The combined pattern — fine-tune the model for behavior (format, tone, refusal policy) and use RAG for current factual knowledge — keeps updates fast while preserving behavioral control.
Questions
Each pattern adds independent failure modes and observability needs. Incremental rollout isolates impact, allows A/B measurement against baseline, and prevents compounding complexity from masking root causes. Start with the pattern that addresses your highest-frequency failure mode.

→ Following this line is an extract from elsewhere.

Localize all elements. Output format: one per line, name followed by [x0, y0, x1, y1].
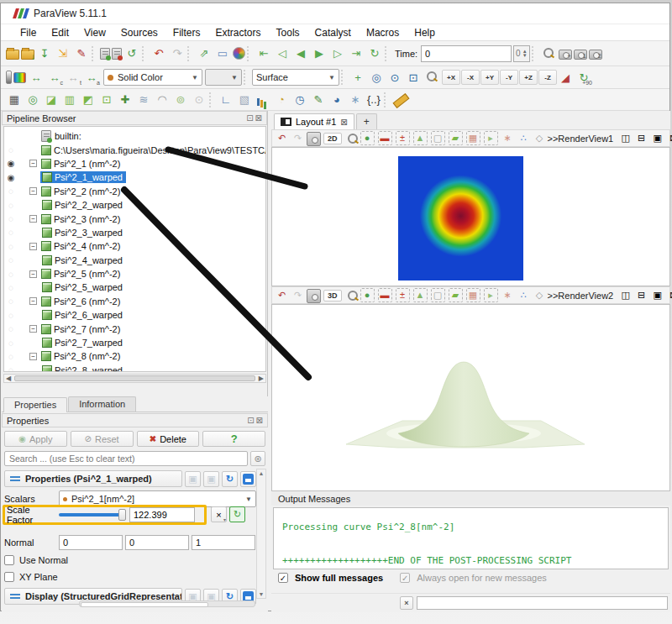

When answers require explicit entity relations, dependency paths, or multi-hop joins that are hard to recover from independent text chunks. Examples: compliance tracing across policy documents, architecture dependency analysis, supply chain impact assessment. Skip Graph RAG for simple fact lookups where vector similarity suffices.
Hybrid search and reranking fix the most common production failure first: the right evidence is missing or buried under noisy chunks. They reuse the same corpus and retrieval pipeline, so the integration cost is lower than building agents or knowledge graphs. GraphRAG and agentic RAG are justified only when evals show relationship reasoning or multi-tool orchestration is the actual bottleneck. The tradeoff is that hybrid search improves retrieval quality cheaply, while graph and agentic systems buy extra capability at a large indexing, latency, and observability cost.
References
- Retrieval-Augmented Generation for Knowledge-Intensive NLP Tasks — the original RAG paper; useful for understanding the baseline retrieve-then-generate formulation before modern production extensions.
- RAG techniques in Azure AI Search — Microsoft’s current production-oriented overview of classic RAG, chunking, indexing, retrieval, and answer generation.
- Hybrid search in Azure AI Search — explains why modern search stacks combine keyword and vector retrieval rather than relying on dense vectors alone.
- Semantic ranking in Azure AI Search — documents reranking as a second-stage relevance step after the initial candidate set is retrieved.
- Contextual Retrieval — Anthropic’s 2024 write-up on enriching chunks with document-aware context before indexing.
- Advanced retrieval strategies in LlamaIndex — framework documentation covering practical retriever variants such as hybrid, recursive, and auto-retrieval patterns.
- Multimodal search in Azure AI Search — production guidance for retrieving over mixed text and image content.
- From Local to Global: A Graph RAG Approach to Query-Focused Summarization — Microsoft Research paper behind GraphRAG; use it for relationship-heavy and global-synthesis workloads, not as a default RAG baseline.
- Self-RAG: Learning to Retrieve, Generate, and Critique Through Self-Reflection — research source for reflection-token-based retrieval and critique; included to explain why Self-RAG is powerful but rarely plug-and-play.
- Corrective Retrieval Augmented Generation — research source for evaluator-driven correction and web-search fallback; useful when studying corrective RAG but not a first production pattern.